Si intitola “Il tocco del piccolo angelo – Indagine a Milano” (Neos Edizioni), il nuovo romanzo di Fiorenza Pistocchi. Un giallo/noir in salsa italiana con tutte le criticità urbanistiche e sociali di un Paese, il nostro, le cui carceri ospitano donne che affrontano la detenzione assieme ai loro figli, donne forti in cerca di riscatto e, probabilmente, in cerca di un angelo custode che gli indichi la via:

Ciao, Fiorenza. È visitando il settore femminile di San Vittore che hai tratto ispirazione per “Il tocco del piccolo angelo”?

La prima ispirazione nasce da due fatti accaduti nello stesso periodo: l’inizio dell’attività professionale di massoterapista di una mia amica e la mia visita, legata a una sfilata di detenute, all’interno del carcere di Milano. Le ragazze, a San Vittore, possono frequentare corsi di cucito, di cucina, di scrittura e in quell’occasione indossavano i turbanti ideati e cuciti da loro per le donne che si sottopongono alla chemioterapia all’Istituto dei Tumori di Milano. Sono rimasta colpita dalla bellezza di alcune, per le quali non riuscivo a immaginare un passato criminale. La mia amica, invece, mi ha descritto con passione il suo lavoro di massoterapista, finalizzato al benessere delle persone.
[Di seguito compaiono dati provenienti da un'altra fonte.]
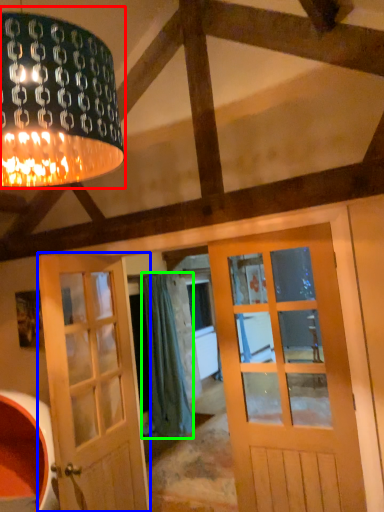 Question: Considering the real-world distances, which object is closest to lamp (highlighted by a red box)? door (highlighted by a blue box) or curtain (highlighted by a green box).

Choices:
 (A) door
 (B) curtain

Answer: (A) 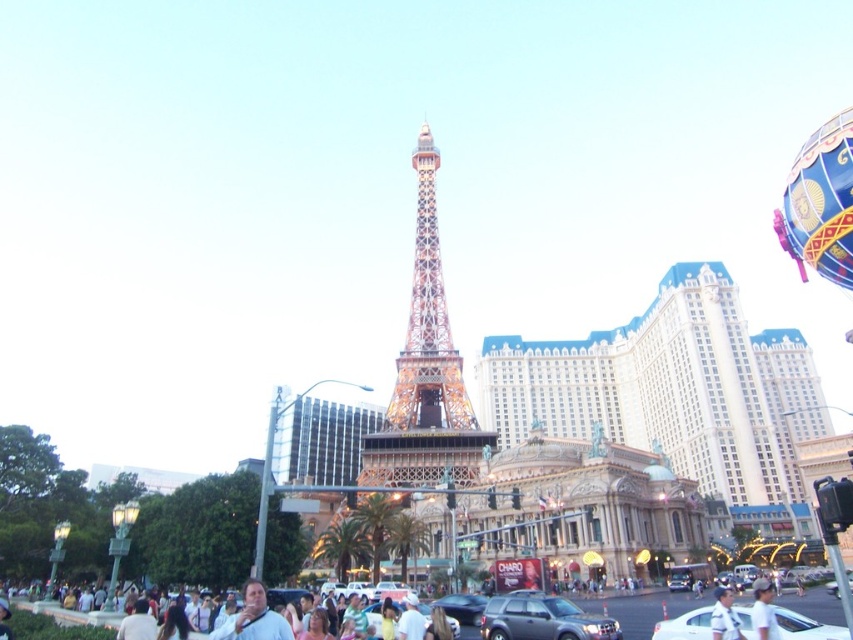 Question: Which point is farther to the camera?

Choices:
 (A) (544, 627)
 (B) (705, 616)
 (C) (421, 314)

Answer: (C)

Question: Which point is farther to the camera?

Choices:
 (A) white glossy car at lower center
 (B) shiny metallic eiffel tower at center
 (C) white matte crowd at lower center
 (D) white matte shirt at center

Answer: (B)

Question: Does white glossy car at lower center appear under white matte crowd at lower center?

Choices:
 (A) no
 (B) yes

Answer: (A)

Question: Does matte black suv at center have a larger size compared to white matte helmet at center?

Choices:
 (A) no
 (B) yes

Answer: (A)

Question: Among these points, which one is farthest from the camera?

Choices:
 (A) (552, 609)
 (B) (769, 630)

Answer: (A)

Question: Is white matte crowd at lower center smaller than white matte shirt at center?

Choices:
 (A) no
 (B) yes

Answer: (B) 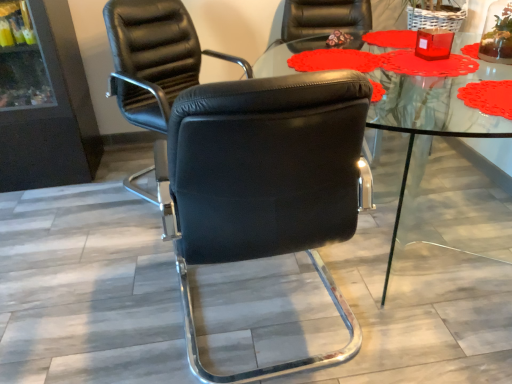 Question: Considering the relative sizes of transparent glass table at center and black leather chair at center, the 1th chair from the front, in the image provided, is transparent glass table at center smaller than black leather chair at center, the 1th chair from the front,?

Choices:
 (A) yes
 (B) no

Answer: (B)

Question: Does transparent glass table at center appear on the right side of black leather chair at center, the 1th chair from the front?

Choices:
 (A) yes
 (B) no

Answer: (A)

Question: Can you confirm if transparent glass table at center is wider than black leather chair at center, the second chair when ordered from back to front?

Choices:
 (A) yes
 (B) no

Answer: (A)

Question: Considering the relative positions of transparent glass table at center and black leather chair at center, the second chair when ordered from back to front, in the image provided, is transparent glass table at center to the left of black leather chair at center, the second chair when ordered from back to front, from the viewer's perspective?

Choices:
 (A) no
 (B) yes

Answer: (A)

Question: From a real-world perspective, is transparent glass table at center on top of black leather chair at center, the 1th chair from the front?

Choices:
 (A) no
 (B) yes

Answer: (A)

Question: From the image's perspective, does transparent glass table at center appear higher than black leather chair at center, the 1th chair from the front?

Choices:
 (A) no
 (B) yes

Answer: (B)

Question: Considering the relative positions of black leather chair at center, the 1th chair from the front, and black leather chair at center, acting as the 1th chair starting from the back, in the image provided, is black leather chair at center, the 1th chair from the front, behind black leather chair at center, acting as the 1th chair starting from the back,?

Choices:
 (A) no
 (B) yes

Answer: (A)

Question: From a real-world perspective, is black leather chair at center, the 1th chair from the front, physically below black leather chair at center, acting as the 1th chair starting from the back?

Choices:
 (A) no
 (B) yes

Answer: (B)

Question: Can you confirm if black leather chair at center, the second chair when ordered from back to front, is wider than black leather chair at center, acting as the 1th chair starting from the back?

Choices:
 (A) no
 (B) yes

Answer: (B)

Question: Does black leather chair at center, the second chair when ordered from back to front, have a lesser width compared to black leather chair at center, which ranks as the 2th chair in front-to-back order?

Choices:
 (A) yes
 (B) no

Answer: (B)

Question: Is black leather chair at center, the 1th chair from the front, completely or partially outside of black leather chair at center, acting as the 1th chair starting from the back?

Choices:
 (A) no
 (B) yes

Answer: (B)

Question: Is black leather chair at center, the 1th chair from the front, directly adjacent to black leather chair at center, which ranks as the 2th chair in front-to-back order?

Choices:
 (A) no
 (B) yes

Answer: (A)

Question: From the image's perspective, is black leather chair at center, the second chair when ordered from back to front, under transparent glass table at center?

Choices:
 (A) yes
 (B) no

Answer: (A) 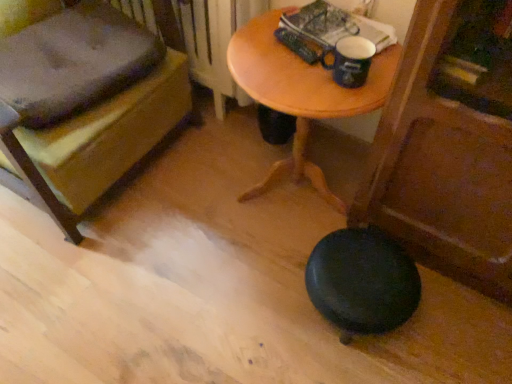 The image size is (512, 384). I want to click on vacant area to the left of blue ceramic mug at upper center, so click(284, 75). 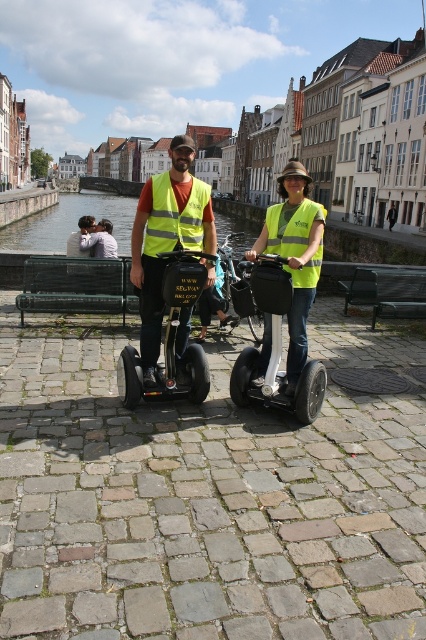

Ho messo insieme i due elementi ed è nato il personaggio di Linette, che inizia l’attività di massaggio dopo aver frequentato un corso in carcere. Da questo personaggio, insolito e misterioso, nasce tutta la storia.

Donne giovani e belle a cui si fa fatica ad attribuire un passato criminale possono essere metaforicamente raccontate dalla riabilitazione urbanistica dei quartieri periferici milanesi, Lambrate e Crescenzago?

I quartieri in questione hanno subito grandi trasformazioni negli ultimi anni. Sono convinta che lo scenario del quartiere in cui si vive, le sue bellezze, o per contro il suo degrado, incidano profondamente sulla vita delle persone che vi abitano: se sei circondato da bei palazzi, strade vivibili, parchi urbani, se non ti mancano i servizi di cui hai bisogno, se puoi praticare sport e vivere in sicurezza, probabilmente hai un atteggiamento positivo, che si riflette nelle tue azioni. Se invece vivi in un quartiere abbandonato, in cui regnano la sporcizia e la criminalità, sei più portato a sviluppare comportamenti negativi. In questo senso c’è un parallelo tra le zone di cui parlo, tra il loro riscatto urbanistico e il riscatto morale che possono attuare le giovani detenute che cercano un nuovo percorso. Sono quartieri in cui ho vissuto e lavorato, che danno di Milano un’immagine periferica, meno legata alla città della moda, del design, meno di fretta, più umana, più vicina alle persone e quindi più capace di accogliere anche ragazze dal passato problematico come Linette.

Pur decisiva nella risoluzione del caso, la complicità fra il Commissario Perego e la protagonista Linette non viene consumata a causa dei demoni personali che ciascuno di noi si porta dentro?

Il loro rapporto nasce problematico e va avanti tra mille dubbi di entrambi. È difficile per il commissario mantenere un rapporto sentimentale stabile con una ex detenuta, nonostante ne sia innamorato e sia attratto dalle inconsuete doti che Linette manifesta e che lo aiutano anche nelle indagini. È altrettanto difficile per lei, con un passato da drogata e prostituta, adattarsi a un rapporto “tradizionale” con uno sbirro, il simbolo di tutto ciò che l’ha costretta alla carcerazione. Solo la presenza di Stella, la piccola figlia di Linette sembra trattenerla sulla retta via. La domanda che si fa il lettore può essere l’avvio di un nuovo giallo/noir da scrivere. Ci sto pensando.

Credi che nelle carceri italiane manchi quel “petit ange gardien” che tutte le detenute con figli dovrebbero avere?

Non conosco la situazione delle altre carceri italiane, ma ho visitato la residenza protetta che esiste a Milano per le detenute con figli minori e piccolissimi, che possono anche vivere con loro. Lì operano molti “piccoli angeli custodi”, che sono le persone che si occupano delle detenute e dei loro bambini: educatrici, psicologhe, insegnanti, agenti della Polizia Penitenziaria e i semplici volontari e volontarie che cercano con dedizione di motivarle a rifarsi una vita. Di sicuro ci vorrebbero strutture simili diffuse sul territorio nazionale e soprattutto molte opportunità per le donne carcerate, in una società che dovrebbe essere più solidale nei loro confronti.